Gerrard happy with table-toppers despite Ibrox stalemate
The Rangers boss says his players are disappointed not to have beaten Spartak.
Rangers boss Steven Gerrard has said that his side have a lot of hard work ahead but he's more than satisfied to be topping their Europa League group.
The Ibrox side drew 0-0 at home to Spartak Moscow but were frustrated not to have capitalised on a number of good chances against the Russian side. The draw sees them level with Villarreal in the group but top on head-to-head having drawn in Spain on matchday one.
Gerrard said that had he been told he could be in that position when he arrived at Rangers in June, he would have gladly taken it, and then pointed out that the players' annoyance at not having been two points clear was a mark of how far they had come.
"The players are disappointed that they haven't taken maximum points," he said. "That's a positive for me. It does show how far we've come.
"We can't expect to win every single game. We can't expect to just blow teams away, especially teams of that calibre. They've made a change because they have standards and they expect to win and be consistent. It's because they've got big players who cost a lot of money and maybe haven't been hitting it off.
"I said before the game we had huge respect for Spartak. For us to dominate most of the game is very pleasing for me as a manager but we go away frustrated we didn't take maximum points because we wanted control of the group before we went away.
"Well, I would certainly have signed up for being top of the group at this stage. I would have signed up for that on day one. We've got five points alongside Villarreal. There's three games to go so a lot of hard work and a lot of challenges ahead.
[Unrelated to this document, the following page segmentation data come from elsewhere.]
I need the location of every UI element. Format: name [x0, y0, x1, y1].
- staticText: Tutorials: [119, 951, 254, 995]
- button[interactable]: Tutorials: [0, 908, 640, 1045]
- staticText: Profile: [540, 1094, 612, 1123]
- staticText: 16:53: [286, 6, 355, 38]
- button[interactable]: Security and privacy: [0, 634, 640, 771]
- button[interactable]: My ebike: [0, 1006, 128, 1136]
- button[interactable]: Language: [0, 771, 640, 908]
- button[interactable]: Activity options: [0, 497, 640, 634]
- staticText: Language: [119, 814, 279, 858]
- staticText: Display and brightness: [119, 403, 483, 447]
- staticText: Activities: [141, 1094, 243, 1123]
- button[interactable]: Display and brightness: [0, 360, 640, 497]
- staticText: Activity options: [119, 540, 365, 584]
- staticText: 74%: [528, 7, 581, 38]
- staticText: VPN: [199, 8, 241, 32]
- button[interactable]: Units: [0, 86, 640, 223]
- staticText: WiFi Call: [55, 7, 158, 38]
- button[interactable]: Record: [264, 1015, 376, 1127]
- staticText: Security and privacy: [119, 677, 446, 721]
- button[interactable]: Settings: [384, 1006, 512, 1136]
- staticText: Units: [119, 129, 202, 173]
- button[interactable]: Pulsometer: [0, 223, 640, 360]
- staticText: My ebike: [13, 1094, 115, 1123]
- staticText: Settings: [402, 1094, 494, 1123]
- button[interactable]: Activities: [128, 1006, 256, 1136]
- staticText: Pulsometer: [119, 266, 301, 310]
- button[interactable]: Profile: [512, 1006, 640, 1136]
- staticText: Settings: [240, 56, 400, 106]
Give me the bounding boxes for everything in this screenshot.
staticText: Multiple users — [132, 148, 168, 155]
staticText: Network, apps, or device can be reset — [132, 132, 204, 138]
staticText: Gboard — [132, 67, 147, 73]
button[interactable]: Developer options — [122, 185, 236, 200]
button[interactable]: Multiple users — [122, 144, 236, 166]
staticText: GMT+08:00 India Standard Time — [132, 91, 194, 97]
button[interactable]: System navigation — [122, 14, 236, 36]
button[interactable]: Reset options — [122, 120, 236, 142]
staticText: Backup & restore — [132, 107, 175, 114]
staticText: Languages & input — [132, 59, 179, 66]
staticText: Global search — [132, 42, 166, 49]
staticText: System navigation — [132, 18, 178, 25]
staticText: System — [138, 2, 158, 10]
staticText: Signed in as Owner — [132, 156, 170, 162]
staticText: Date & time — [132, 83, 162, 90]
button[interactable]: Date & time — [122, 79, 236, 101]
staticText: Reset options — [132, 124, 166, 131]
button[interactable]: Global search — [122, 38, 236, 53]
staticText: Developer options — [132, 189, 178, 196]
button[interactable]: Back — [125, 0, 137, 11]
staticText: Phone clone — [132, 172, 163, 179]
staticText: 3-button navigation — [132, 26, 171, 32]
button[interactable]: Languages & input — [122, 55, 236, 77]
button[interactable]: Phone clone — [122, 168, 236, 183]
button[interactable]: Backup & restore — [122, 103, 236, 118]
"The job's become a little more difficult because we never got that breakthrough tonight. I understand that. But there's still loads of football to play and some really big games. I'm really excited looking forward."
Rangers created a number of opportunites to open the scoring, with Alfredo Morelos, Daniel Candeias and James Tavernier all having chances before Eros Grezda blazed a shot over the bar just on final whistle. Gerrard was happy with the chances created but frustrated that they couldn't find the cutting edge to settle the game.
"Just that final bit of magic or last bit of quality [was missing]," he said. "I think we did enough to marginally win the game, maybe, but I thought we played very well for the first 45 minutes.
"We lost control for 10 or 15 minutes in the second half. We kept winning the ball back and then instead of making passes we gave it back. Then we came back strong into the game for the final part.
"We always felt our fitness, in the final stages, might be the difference. We said to them at half time it was about creating that moment that gets us that breakthrough. We created that moment but we just couldn't finish it off."